(DATA SHOWN)
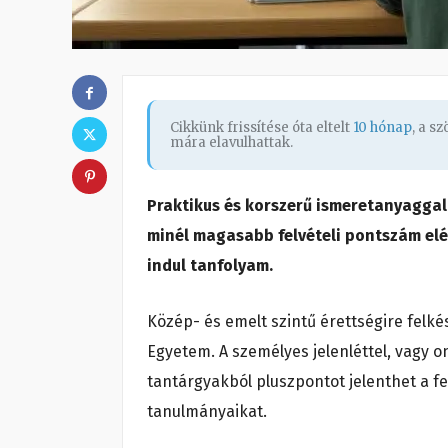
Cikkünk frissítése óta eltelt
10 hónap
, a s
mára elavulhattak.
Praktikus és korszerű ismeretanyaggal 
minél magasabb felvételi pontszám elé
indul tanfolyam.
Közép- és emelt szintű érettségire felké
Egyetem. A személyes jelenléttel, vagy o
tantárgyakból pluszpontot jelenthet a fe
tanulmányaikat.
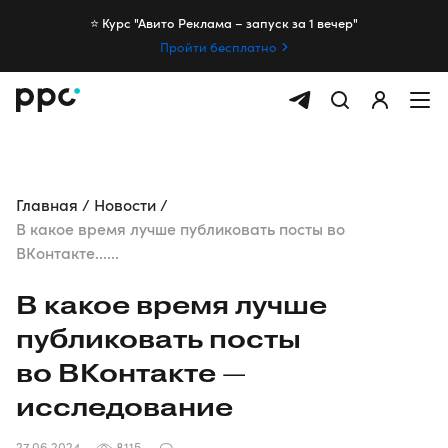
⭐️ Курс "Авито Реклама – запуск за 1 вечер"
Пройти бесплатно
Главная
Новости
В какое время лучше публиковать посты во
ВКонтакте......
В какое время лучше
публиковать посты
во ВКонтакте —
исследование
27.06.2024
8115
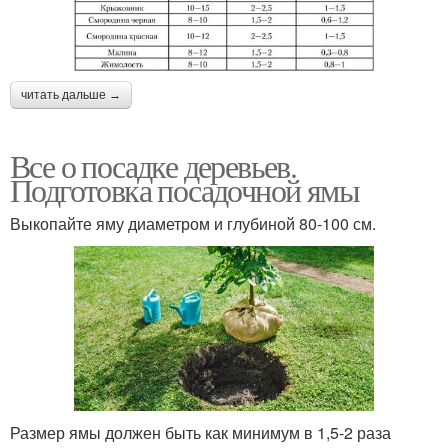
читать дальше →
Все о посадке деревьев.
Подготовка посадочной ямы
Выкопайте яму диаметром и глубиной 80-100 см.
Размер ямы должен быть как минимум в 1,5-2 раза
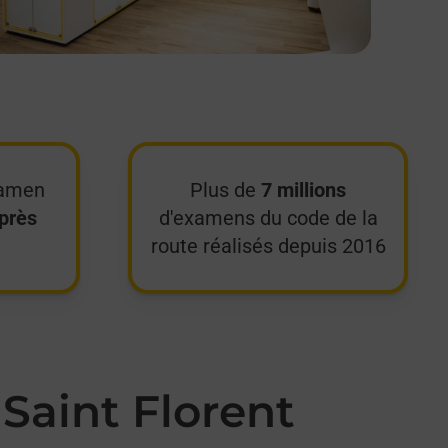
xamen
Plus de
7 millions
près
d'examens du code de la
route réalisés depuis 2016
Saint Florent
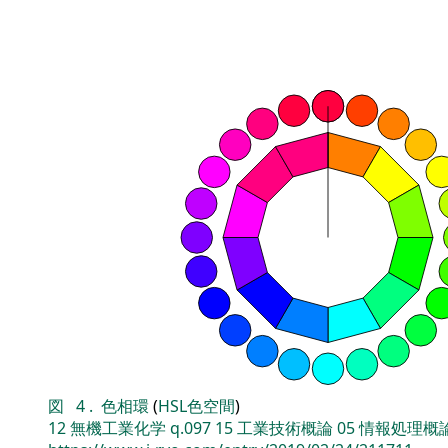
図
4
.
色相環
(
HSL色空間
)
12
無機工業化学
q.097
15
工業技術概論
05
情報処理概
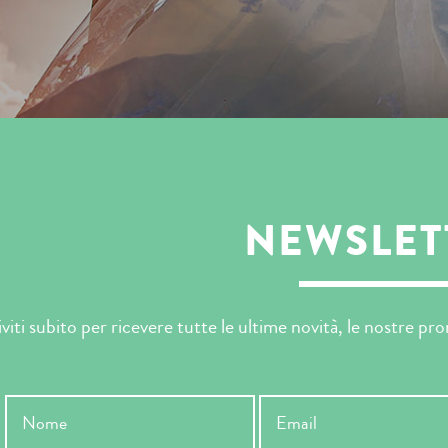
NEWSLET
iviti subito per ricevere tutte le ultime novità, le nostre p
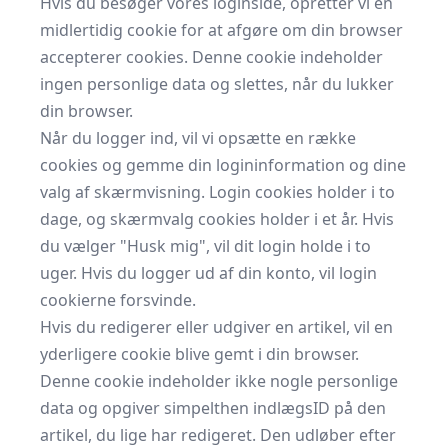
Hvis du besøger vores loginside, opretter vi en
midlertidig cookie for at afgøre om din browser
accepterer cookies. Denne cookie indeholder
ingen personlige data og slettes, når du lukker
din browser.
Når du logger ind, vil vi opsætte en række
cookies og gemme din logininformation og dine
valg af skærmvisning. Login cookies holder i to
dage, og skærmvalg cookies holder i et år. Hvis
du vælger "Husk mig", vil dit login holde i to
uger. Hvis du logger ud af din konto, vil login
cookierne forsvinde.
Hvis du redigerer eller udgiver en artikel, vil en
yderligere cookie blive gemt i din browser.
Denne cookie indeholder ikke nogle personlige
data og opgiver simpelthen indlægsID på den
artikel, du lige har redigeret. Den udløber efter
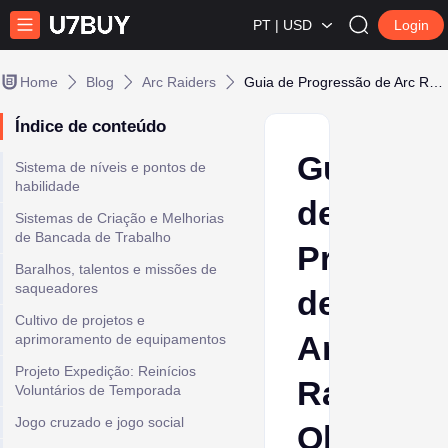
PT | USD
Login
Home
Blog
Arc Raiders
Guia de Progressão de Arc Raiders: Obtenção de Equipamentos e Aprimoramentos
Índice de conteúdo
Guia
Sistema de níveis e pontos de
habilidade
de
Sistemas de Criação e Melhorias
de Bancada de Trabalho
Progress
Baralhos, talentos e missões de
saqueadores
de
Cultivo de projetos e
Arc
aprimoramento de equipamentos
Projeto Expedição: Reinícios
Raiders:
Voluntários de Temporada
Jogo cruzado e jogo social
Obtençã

(PROBLEM TO SOLVE)
Looking at the records above, say how many lines contain the string "посты". Give the number and no other words.

(OUTPUT OF THE EXERCISE)
2